Here you can see the current threat level to the UK from terrorist attacks and what the police are doing day-to-day to keep the country safe. You’ll also find answers to common questions about our policing tactics and how we investigate terrorism.
How likely is a terrorist attack in the UK?
The threat level to the United Kingdom from international terrorism is currently ‘Severe’. This means that a terrorist 'attack is highly likely'.
The threat to Great Britain from Northern Irish terrorism is ‘Moderate’. This means that a terrorist attack is possible, but not likely.
For more information on the current threat level, visit the Home Office website.
What is the Met doing to keep Londoners safe?
Our overriding priority is to keep the public safe by working closely with all of our communities.
We constantly review our operations and contingency planning, liaising with central and local government, emergency services and other agencies.
We also use a wide range of overt and covert policing tactics. Covert tactics, by their nature, are not obvious to the public, but overt tactics include the deployment of high visibility policing at a variety of locations.
These additional measures may be put in place for a number of reasons. For example, it could be as a response to seasonal crime patterns or as a precautionary measure in the light of the current threat from international terrorism.
If you live, work or visit London you’ll continue to see a selection of policing tactics used in the future.

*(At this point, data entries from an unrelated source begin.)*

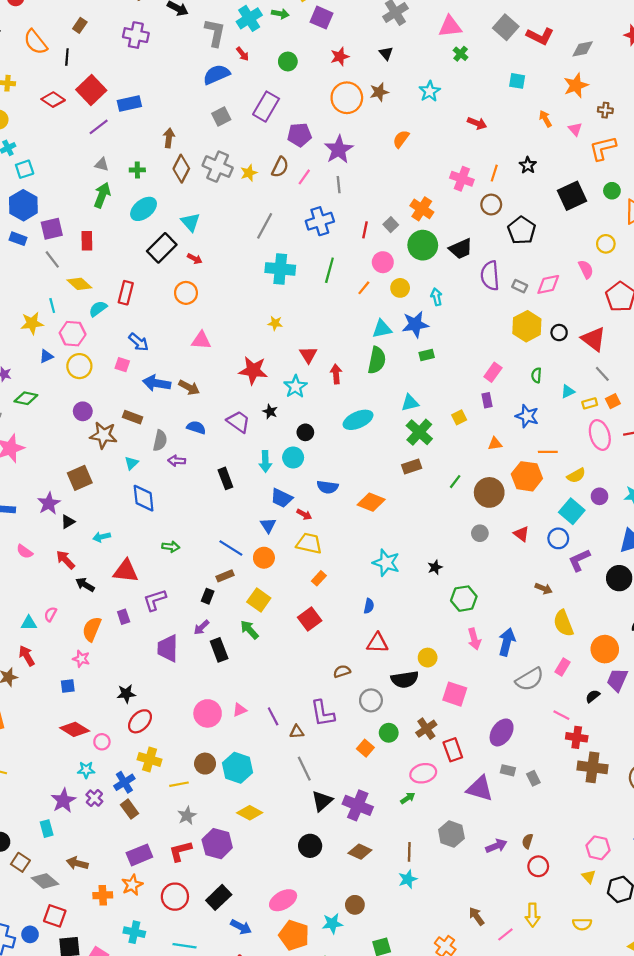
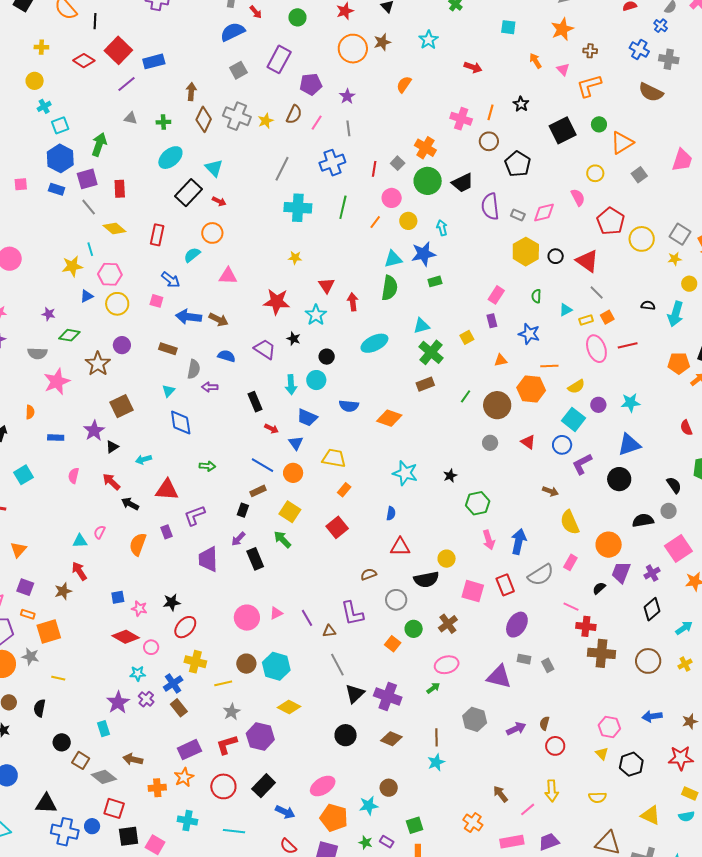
purple star: (339, 150) -> (347, 96), size x0.6
green arrow: (102, 195) -> (99, 145), moved
cyan semicircle: (98, 309) -> (192, 255), moved
brown star: (104, 435) -> (98, 364), moved, turned 30
red arrow: (304, 514) -> (272, 429), moved
pink semicircle: (25, 552) -> (74, 476), turned 70
pink star: (81, 659) -> (139, 608), moved
red rectangle: (453, 750) -> (505, 585), moved

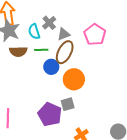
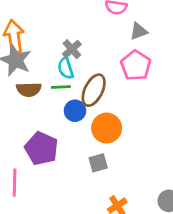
cyan semicircle: (34, 32) -> (66, 68), moved
gray triangle: (64, 34) -> (139, 31), moved
purple pentagon: (50, 114) -> (41, 148), moved

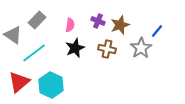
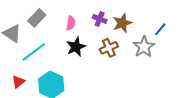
brown cross: (107, 49) -> (109, 48), turned -36
red triangle: (19, 82) -> (18, 82), size x0.6

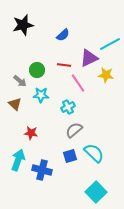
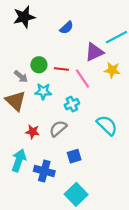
red line: (64, 65) -> (61, 69), moved
brown triangle: (15, 104) -> (16, 101), size x1.5
gray semicircle: (74, 130) -> (58, 129), moved
cyan semicircle: (94, 153) -> (107, 125), moved
cyan square: (96, 192) -> (76, 194), moved

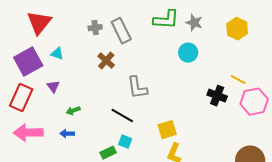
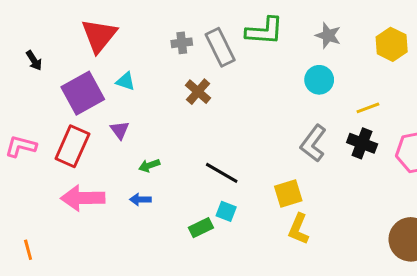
green L-shape: (166, 20) -> (265, 31), moved
yellow line: (238, 80) -> (368, 108), moved, turned -49
gray L-shape: (137, 88) -> (313, 143), moved, turned 45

Do police target specific communities when investigating terrorism?
No individual is targeted by police because of their culture, faith, race or religion.

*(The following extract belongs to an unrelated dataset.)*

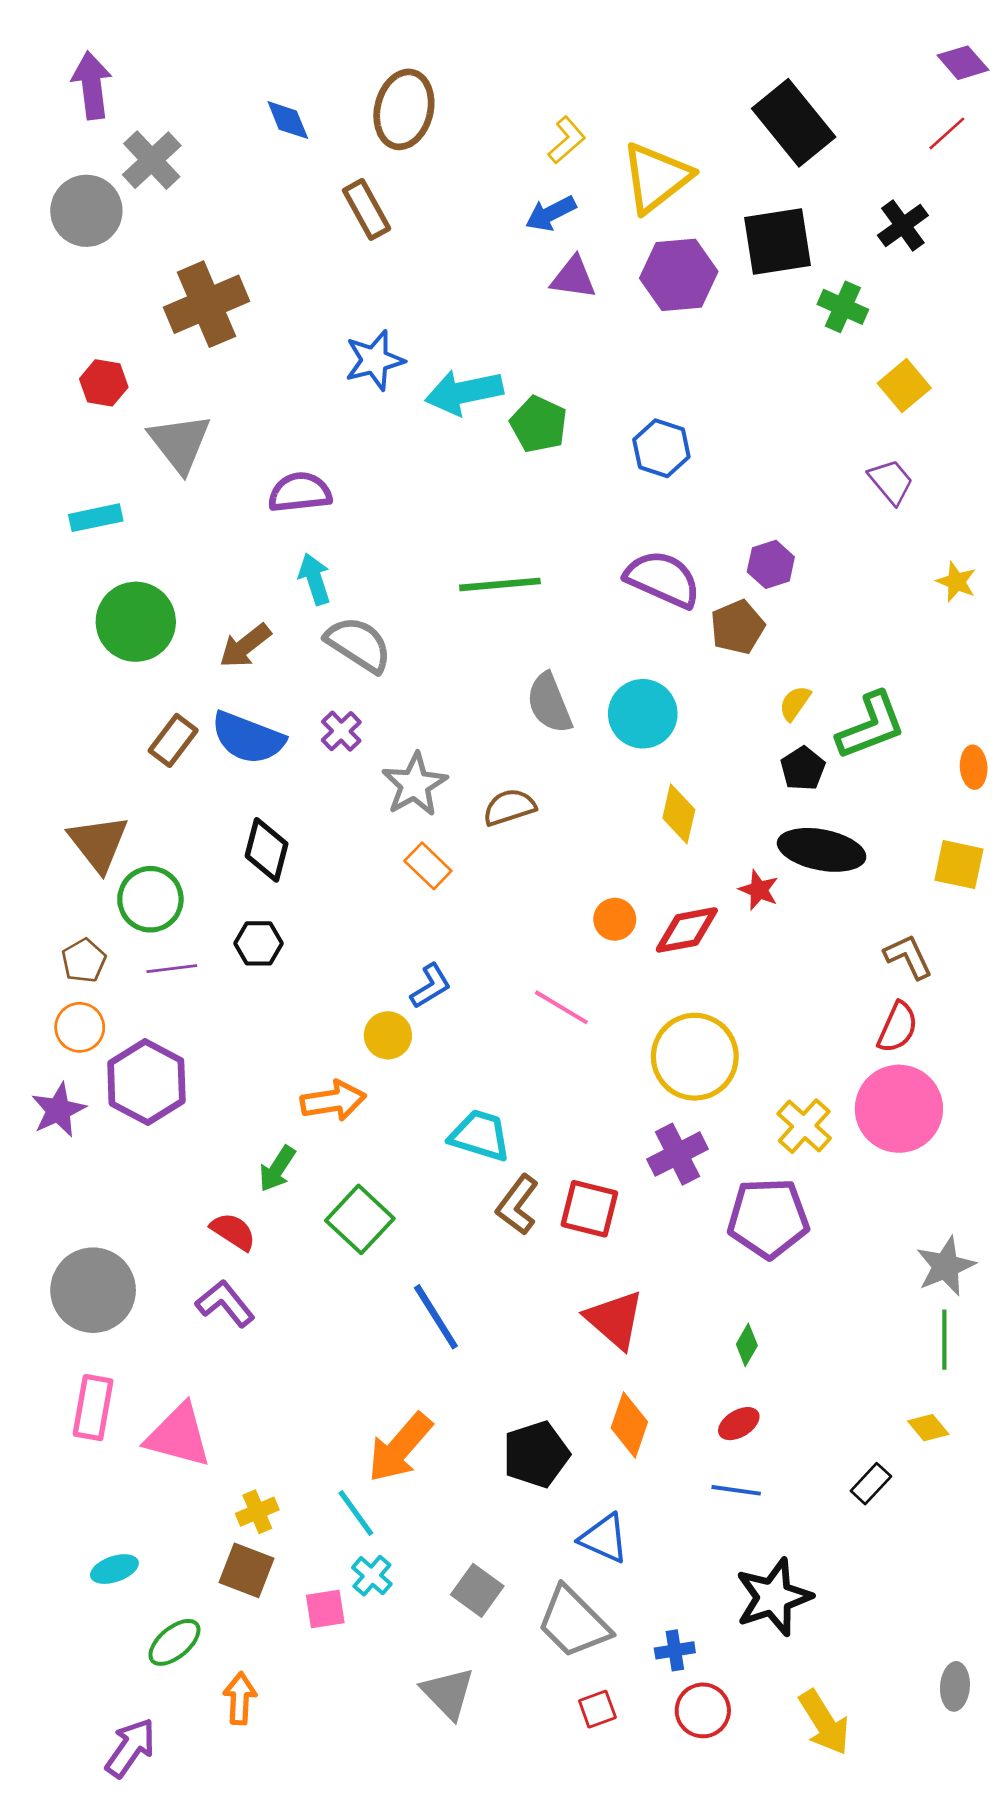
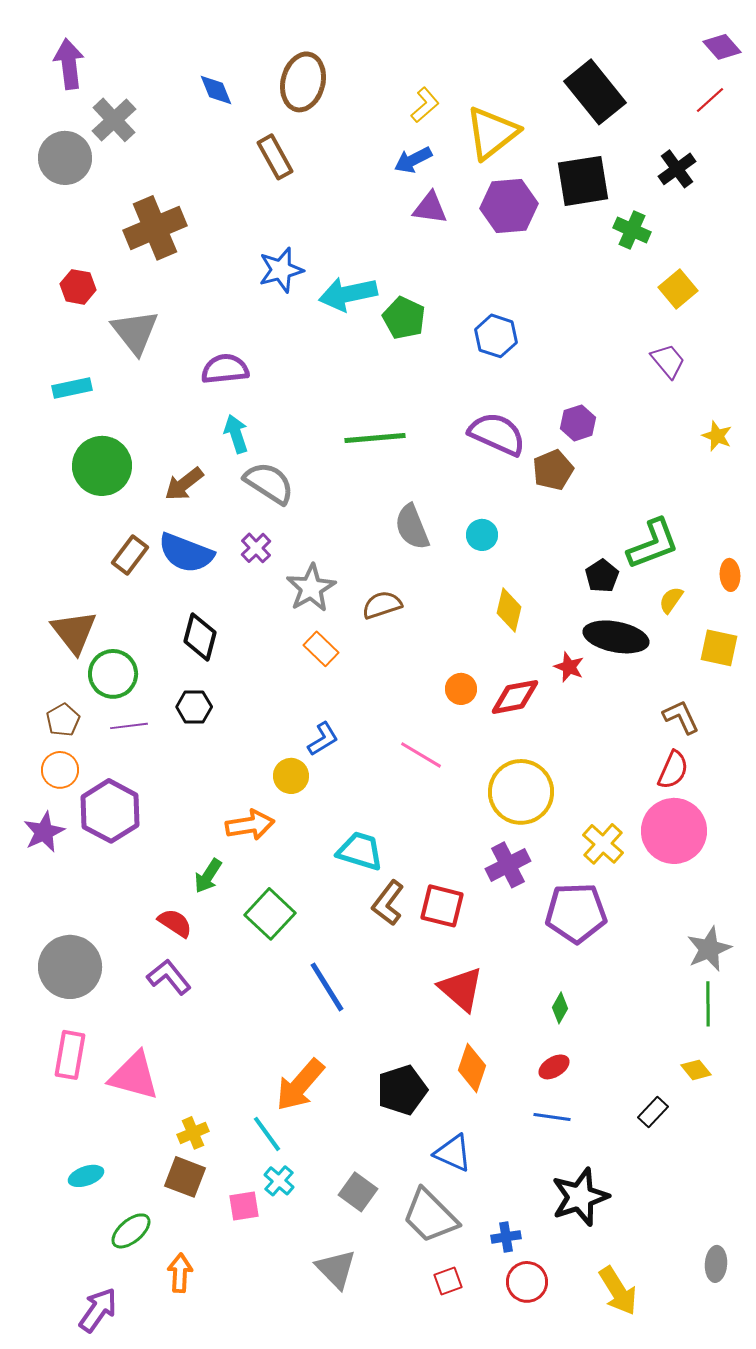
yellow semicircle: (795, 703) -> (671, 600), moved
cyan circle: (643, 714) -> (482, 535), size x0.6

Our inquiries are carried out under the provisions of existing UK law, which takes into account the human and legal rights of those involved. Terrorist investigations go where the intelligence and evidence takes us.
We make every effort to ensure that minority communities are not criminalised or victimised in any way. The bedrock of British policing has always been to work with, for, and on behalf of the communities we serve.
It would be counter-productive for us to target a specific community since it is not police actions alone that will ultimately defeat terrorism, but the combined actions of all communities.
We need the support and confidence of our communities to improve the two-way flow of information, to arrest and prosecute terrorists and to protect the whole community.
Why do police stop passengers at ports?
Police officers at ports play a key role in countering the current terrorist threat and maintaining national security. They use powers available to them under Schedule 7 of the Terrorism Act 2000 and adhere to the Code of Practice that accompanies the legislation.
The code requires that the selection of people stopped reflect an objective assessment of the threat posed by various terrorist groups active in and outside the UK.